Would you please repeat the lines in the listing below from the one containing "roupa, vê aquele mar de cabides e, mesmo" through the final one, exactly as they appear?

** Opening Provided material block **

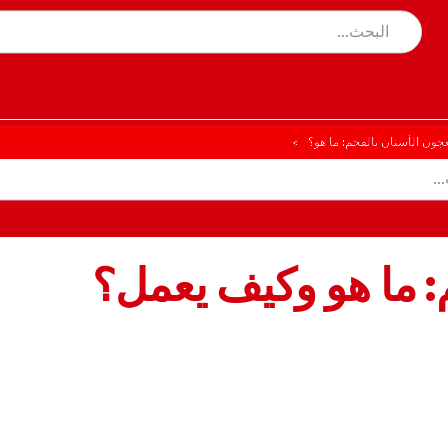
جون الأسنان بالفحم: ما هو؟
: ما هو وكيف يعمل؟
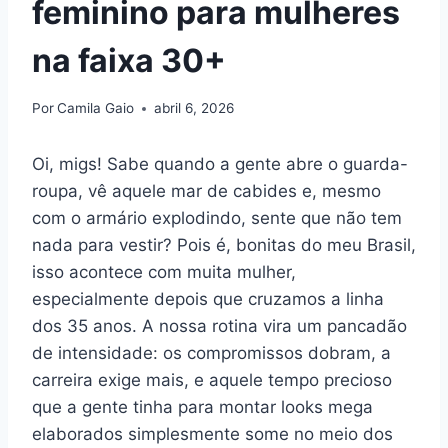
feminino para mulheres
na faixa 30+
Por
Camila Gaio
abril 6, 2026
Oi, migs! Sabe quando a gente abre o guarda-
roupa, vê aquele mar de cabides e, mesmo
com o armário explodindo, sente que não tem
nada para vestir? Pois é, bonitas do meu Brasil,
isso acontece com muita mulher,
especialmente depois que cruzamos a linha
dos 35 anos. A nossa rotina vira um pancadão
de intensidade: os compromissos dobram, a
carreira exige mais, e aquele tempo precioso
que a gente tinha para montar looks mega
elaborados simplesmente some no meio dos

** Closing Provided material block **

### Response to this task
roupa, vê aquele mar de cabides e, mesmo
com o armário explodindo, sente que não tem
nada para vestir? Pois é, bonitas do meu Brasil,
isso acontece com muita mulher,
especialmente depois que cruzamos a linha
dos 35 anos. A nossa rotina vira um pancadão
de intensidade: os compromissos dobram, a
carreira exige mais, e aquele tempo precioso
que a gente tinha para montar looks mega
elaborados simplesmente some no meio dos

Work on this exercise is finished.